Collected data:
__________________________________________________
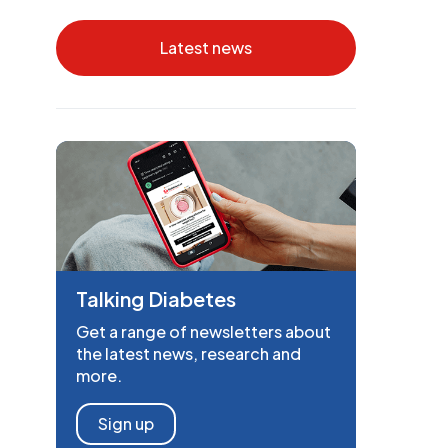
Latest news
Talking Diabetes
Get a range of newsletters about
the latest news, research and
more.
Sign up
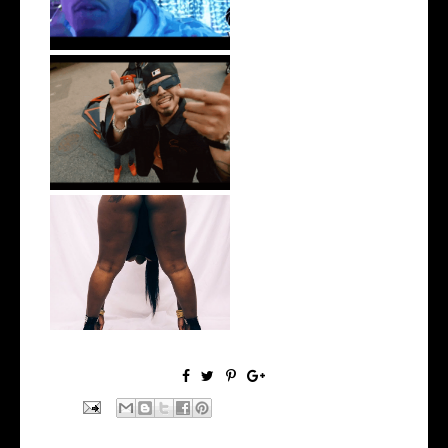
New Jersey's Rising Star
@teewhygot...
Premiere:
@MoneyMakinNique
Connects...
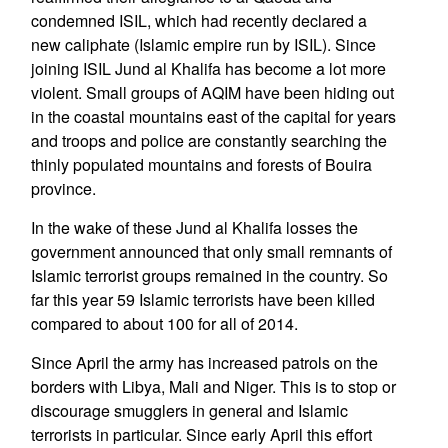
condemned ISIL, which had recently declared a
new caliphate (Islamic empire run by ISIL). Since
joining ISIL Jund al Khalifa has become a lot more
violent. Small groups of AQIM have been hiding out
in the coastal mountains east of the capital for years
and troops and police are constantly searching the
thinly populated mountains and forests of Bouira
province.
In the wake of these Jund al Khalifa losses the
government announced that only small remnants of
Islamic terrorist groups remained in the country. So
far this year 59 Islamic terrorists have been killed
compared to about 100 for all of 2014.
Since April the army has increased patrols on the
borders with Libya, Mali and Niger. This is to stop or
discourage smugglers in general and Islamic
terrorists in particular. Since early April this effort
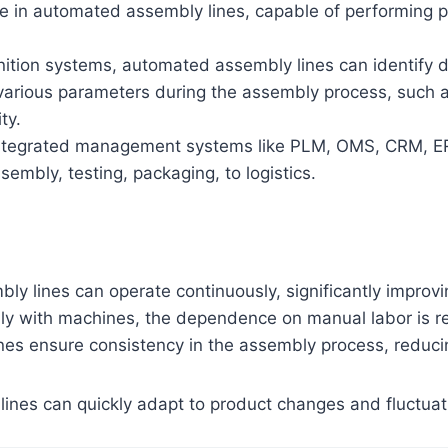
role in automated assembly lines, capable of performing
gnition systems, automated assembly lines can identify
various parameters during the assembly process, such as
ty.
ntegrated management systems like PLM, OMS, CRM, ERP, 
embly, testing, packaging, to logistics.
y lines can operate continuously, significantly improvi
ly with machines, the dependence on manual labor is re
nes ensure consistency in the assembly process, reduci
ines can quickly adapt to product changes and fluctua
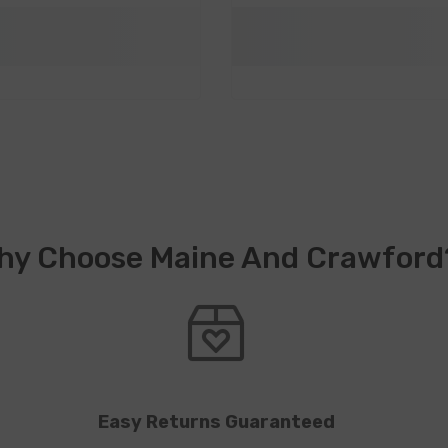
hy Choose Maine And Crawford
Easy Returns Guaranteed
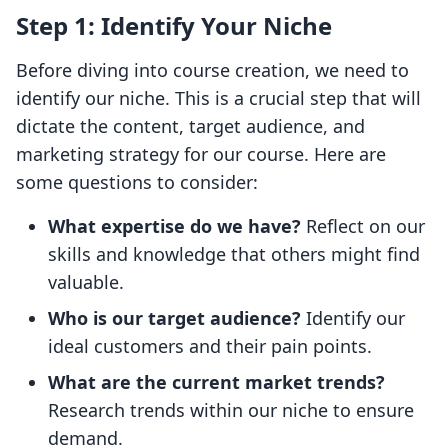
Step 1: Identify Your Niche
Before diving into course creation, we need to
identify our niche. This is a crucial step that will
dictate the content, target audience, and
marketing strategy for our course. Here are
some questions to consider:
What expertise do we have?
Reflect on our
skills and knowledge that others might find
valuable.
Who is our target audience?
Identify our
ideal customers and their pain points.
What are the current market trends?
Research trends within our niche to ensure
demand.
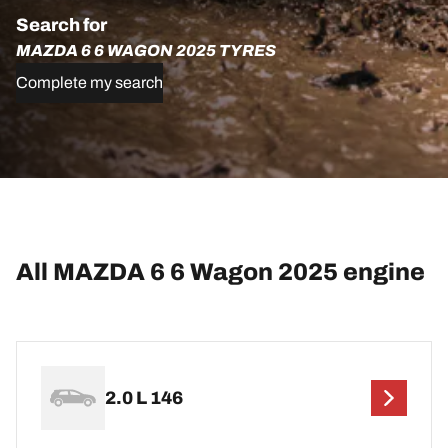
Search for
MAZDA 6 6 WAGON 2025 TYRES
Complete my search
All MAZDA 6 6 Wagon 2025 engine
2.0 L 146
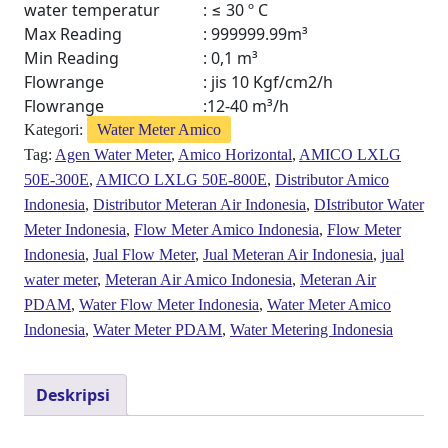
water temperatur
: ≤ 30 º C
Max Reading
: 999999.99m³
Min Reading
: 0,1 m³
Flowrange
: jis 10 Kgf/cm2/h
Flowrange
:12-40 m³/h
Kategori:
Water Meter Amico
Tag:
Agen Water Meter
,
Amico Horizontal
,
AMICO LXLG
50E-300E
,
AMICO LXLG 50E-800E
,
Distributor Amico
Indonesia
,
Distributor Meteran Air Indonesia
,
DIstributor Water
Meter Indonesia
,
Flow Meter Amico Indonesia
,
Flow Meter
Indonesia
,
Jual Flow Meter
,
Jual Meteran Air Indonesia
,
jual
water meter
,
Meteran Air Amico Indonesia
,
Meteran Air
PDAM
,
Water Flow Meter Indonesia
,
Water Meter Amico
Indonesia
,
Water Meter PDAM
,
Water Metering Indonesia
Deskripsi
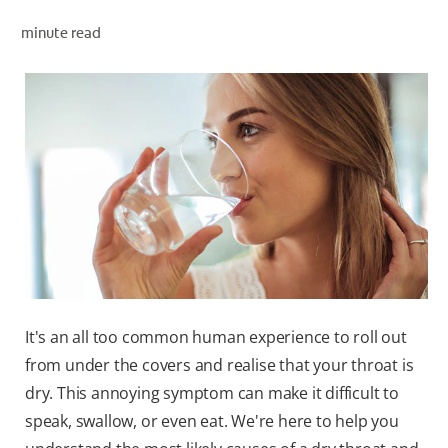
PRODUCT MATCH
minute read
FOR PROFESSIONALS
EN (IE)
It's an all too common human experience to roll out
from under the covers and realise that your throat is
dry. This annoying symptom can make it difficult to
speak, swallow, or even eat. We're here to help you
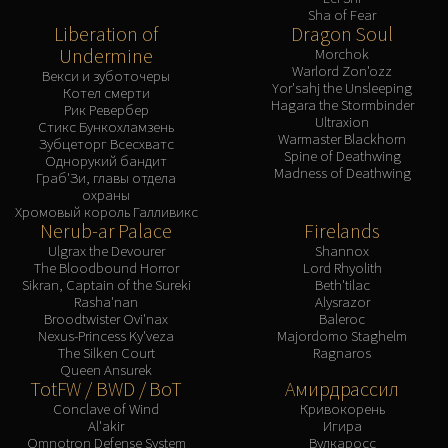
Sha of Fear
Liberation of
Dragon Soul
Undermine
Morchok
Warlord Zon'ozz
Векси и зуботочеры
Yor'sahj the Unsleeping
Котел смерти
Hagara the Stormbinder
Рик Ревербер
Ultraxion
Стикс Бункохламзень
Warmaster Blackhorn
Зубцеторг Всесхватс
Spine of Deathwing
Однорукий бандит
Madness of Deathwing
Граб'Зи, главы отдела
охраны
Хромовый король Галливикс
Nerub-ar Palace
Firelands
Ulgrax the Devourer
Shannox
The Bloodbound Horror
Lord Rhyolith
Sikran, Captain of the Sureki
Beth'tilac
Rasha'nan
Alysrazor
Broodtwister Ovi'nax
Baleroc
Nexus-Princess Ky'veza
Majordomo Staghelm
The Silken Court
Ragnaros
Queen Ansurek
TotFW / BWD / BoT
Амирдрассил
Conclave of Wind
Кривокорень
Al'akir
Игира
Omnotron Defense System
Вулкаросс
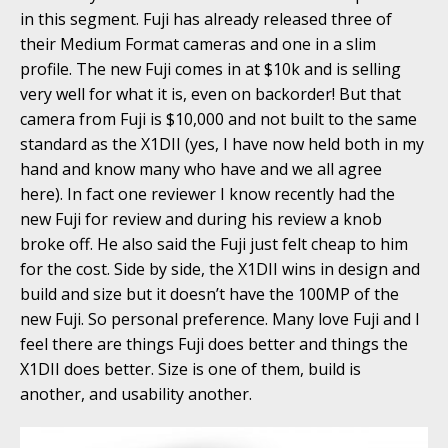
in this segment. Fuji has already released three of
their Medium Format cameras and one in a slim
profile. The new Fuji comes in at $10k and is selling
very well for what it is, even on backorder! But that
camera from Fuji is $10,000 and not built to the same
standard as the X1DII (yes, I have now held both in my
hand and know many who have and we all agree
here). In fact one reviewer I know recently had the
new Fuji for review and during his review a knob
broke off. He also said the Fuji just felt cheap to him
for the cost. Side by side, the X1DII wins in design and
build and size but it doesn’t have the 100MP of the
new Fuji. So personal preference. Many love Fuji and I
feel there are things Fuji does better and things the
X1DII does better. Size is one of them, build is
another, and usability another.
__________________________________________________
Work task
Give again the stretch of the entries above that begins at the line with "jis 10 Kgf/cm2/h" and ends at the line with "Liberation of", word for word, with no pictures.

Solution for this problem
: jis 10 Kgf/cm2/h
Flowrange
:12-40 m³/h
Kategori:
Water Meter Amico
Tag:
Agen Water Meter
,
Amico Horizontal
,
AMICO LXLG
50E-300E
,
AMICO LXLG 50E-800E
,
Distributor Amico
Indonesia
,
Distributor Meteran Air Indonesia
,
DIstributor Water
Meter Indonesia
,
Flow Meter Amico Indonesia
,
Flow Meter
Indonesia
,
Jual Flow Meter
,
Jual Meteran Air Indonesia
,
jual
water meter
,
Meteran Air Amico Indonesia
,
Meteran Air
PDAM
,
Water Flow Meter Indonesia
,
Water Meter Amico
Indonesia
,
Water Meter PDAM
,
Water Metering Indonesia
Deskripsi
PRODUCT MATCH
minute read
FOR PROFESSIONALS
EN (IE)
It's an all too common human experience to roll out
from under the covers and realise that your throat is
dry. This annoying symptom can make it difficult to
speak, swallow, or even eat. We're here to help you
Sha of Fear
Liberation of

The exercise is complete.